• [How to complete this task]
Copy each line below in which the string "évalué" appears.
(Beginning of Data for processing)
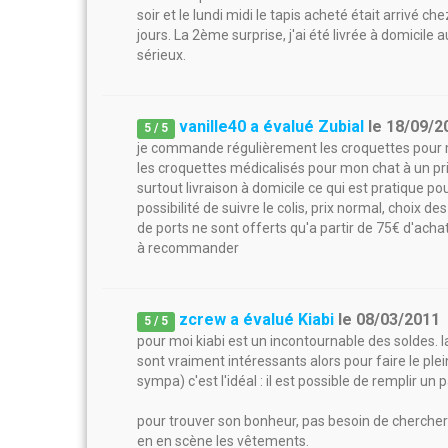
soir et le lundi midi le tapis acheté était arrivé 
jours. La 2ème surprise, j'ai été livrée à domicile 
sérieux.
vanille40 a évalué Zubial
le
18/09/2
5
/
5
je commande régulièrement les croquettes pour mes
les croquettes médicalisés pour mon chat à un prix
surtout livraison à domicile ce qui est pratique pou
possibilité de suivre le colis, prix normal, choix d
de ports ne sont offerts qu'a partir de 75€ d'acha
à recommander
zcrew a évalué Kiabi
le
08/03/2011
5
/
5
pour moi kiabi est un incontournable des soldes. l
sont vraiment intéressants alors pour faire le plei
sympa) c'est l'idéal : il est possible de remplir un
pour trouver son bonheur, pas besoin de chercher 
en en scène les vêtements.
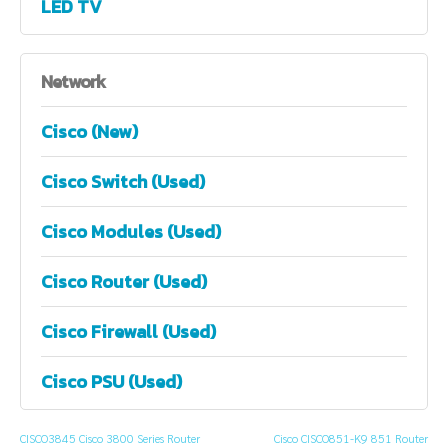
LED TV
Network
Cisco (New)
Cisco Switch (Used)
Cisco Modules (Used)
Cisco Router (Used)
Cisco Firewall (Used)
Cisco PSU (Used)
CISCO3845 Cisco 3800 Series Router
Cisco CISCO851-K9 851 Router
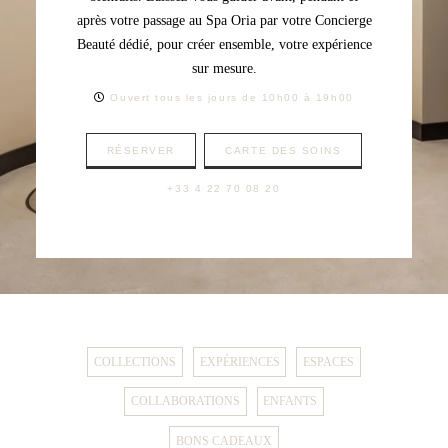
après votre passage au Spa Oria par votre Concierge
Beauté dédié, pour créer ensemble, votre expérience
sur mesure.
Ouvert tous les jours de 10h00 à 19h00
RÉSERVER
CARTE DES SOINS
+33 4 22 70 08 20
COLLECTIONS
EXPÉRIENCES
ESPACES
COLLABORATIONS
ENFANTS
BONS CADEAUX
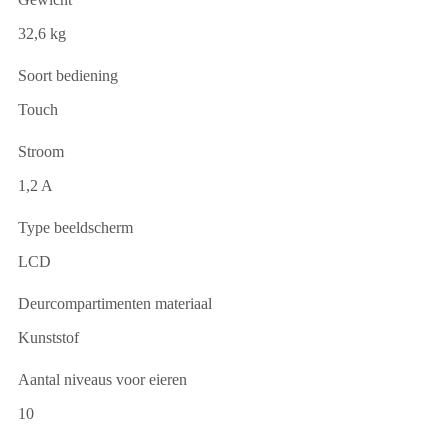
32,6 kg
Soort bediening
Touch
Stroom
1,2 A
Type beeldscherm
LCD
Deurcompartimenten materiaal
Kunststof
Aantal niveaus voor eieren
10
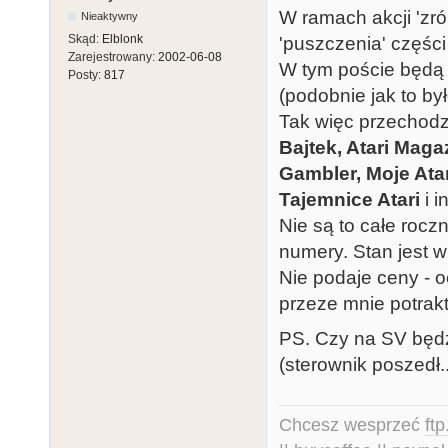
W ramach akcji 'zr
Nieaktywny
Skąd:
Elblonk
'puszczenia' części 
Zarejestrowany:
2002-06-08
W tym poście będą 
Posty:
817
(podobnie jak to był
Tak więc przechod
Bajtek, Atari Mag
Gambler, Moje Atar
Tajemnice Atari
i i
Nie są to całe roczn
numery. Stan jest w
Nie podaje ceny - o
przeze mnie potrak
PS. Czy na SV będz
(sterownik poszedł.
Chcesz wesprzeć
ft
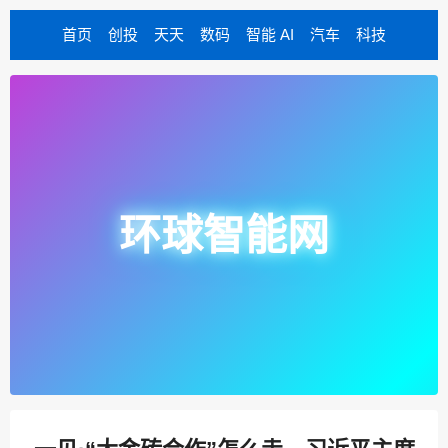
首页
创投
天天
数码
智能 AI
汽车
科技
环球智能网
(End of Data for processing)
• [Task solution]
vanille40 a évalué Zubial
zcrew a évalué Kiabi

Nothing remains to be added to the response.